If a line of the data below contains the string "femme", copy it into your answer.

---*---

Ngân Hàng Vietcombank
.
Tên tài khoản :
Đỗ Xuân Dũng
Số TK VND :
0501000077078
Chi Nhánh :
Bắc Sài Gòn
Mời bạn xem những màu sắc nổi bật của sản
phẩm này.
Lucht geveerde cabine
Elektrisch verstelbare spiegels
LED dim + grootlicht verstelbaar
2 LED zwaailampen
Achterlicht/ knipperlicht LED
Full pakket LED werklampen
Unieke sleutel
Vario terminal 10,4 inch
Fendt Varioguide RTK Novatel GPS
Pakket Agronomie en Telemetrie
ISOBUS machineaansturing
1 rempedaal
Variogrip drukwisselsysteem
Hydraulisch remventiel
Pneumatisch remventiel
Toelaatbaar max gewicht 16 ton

---*---

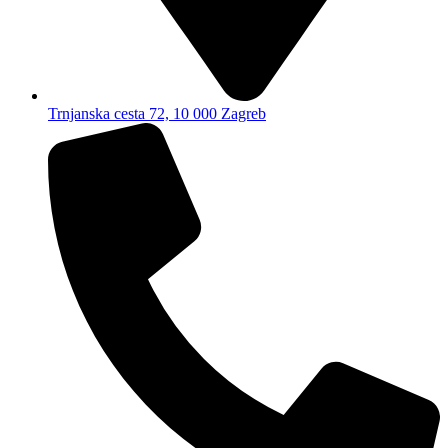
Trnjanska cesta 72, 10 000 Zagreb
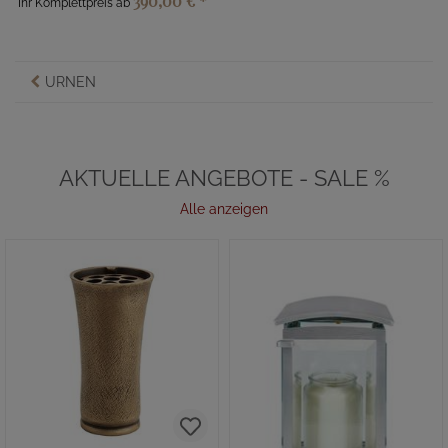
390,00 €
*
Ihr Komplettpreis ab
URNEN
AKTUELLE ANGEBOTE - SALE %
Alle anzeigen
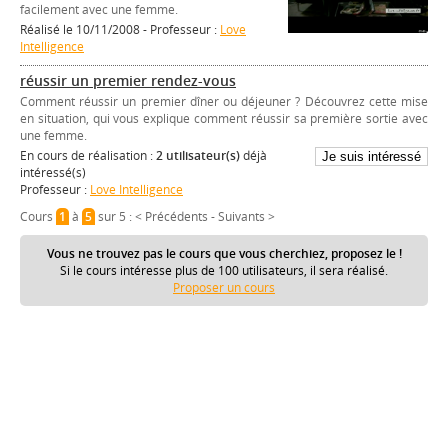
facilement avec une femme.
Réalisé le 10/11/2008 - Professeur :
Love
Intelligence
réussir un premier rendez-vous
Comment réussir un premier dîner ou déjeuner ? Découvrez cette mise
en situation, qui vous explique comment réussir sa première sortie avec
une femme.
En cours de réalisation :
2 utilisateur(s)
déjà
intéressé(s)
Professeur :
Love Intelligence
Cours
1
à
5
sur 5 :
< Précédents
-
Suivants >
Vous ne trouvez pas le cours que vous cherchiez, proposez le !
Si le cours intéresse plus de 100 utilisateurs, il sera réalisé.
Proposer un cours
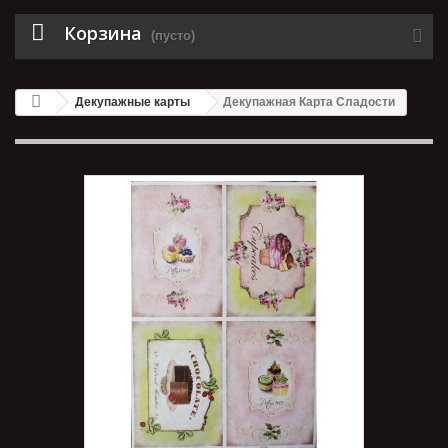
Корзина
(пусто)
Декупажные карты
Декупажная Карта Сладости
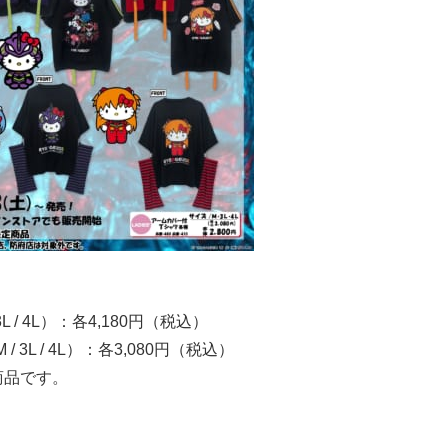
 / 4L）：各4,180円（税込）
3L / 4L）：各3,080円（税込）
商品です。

---*---

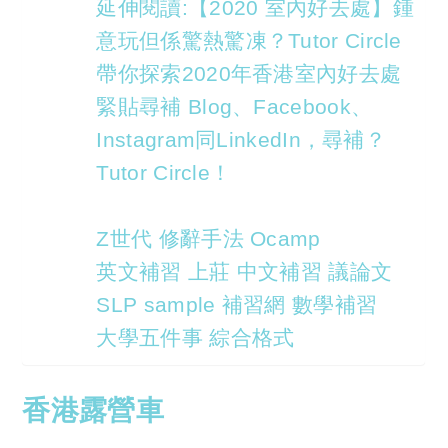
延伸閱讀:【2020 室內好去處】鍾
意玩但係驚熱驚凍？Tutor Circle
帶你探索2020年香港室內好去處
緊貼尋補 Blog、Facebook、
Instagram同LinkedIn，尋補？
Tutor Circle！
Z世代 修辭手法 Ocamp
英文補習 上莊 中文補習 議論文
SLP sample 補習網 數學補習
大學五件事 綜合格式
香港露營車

---*---

• _Problem solution_:
facilement avec une femme.
une femme.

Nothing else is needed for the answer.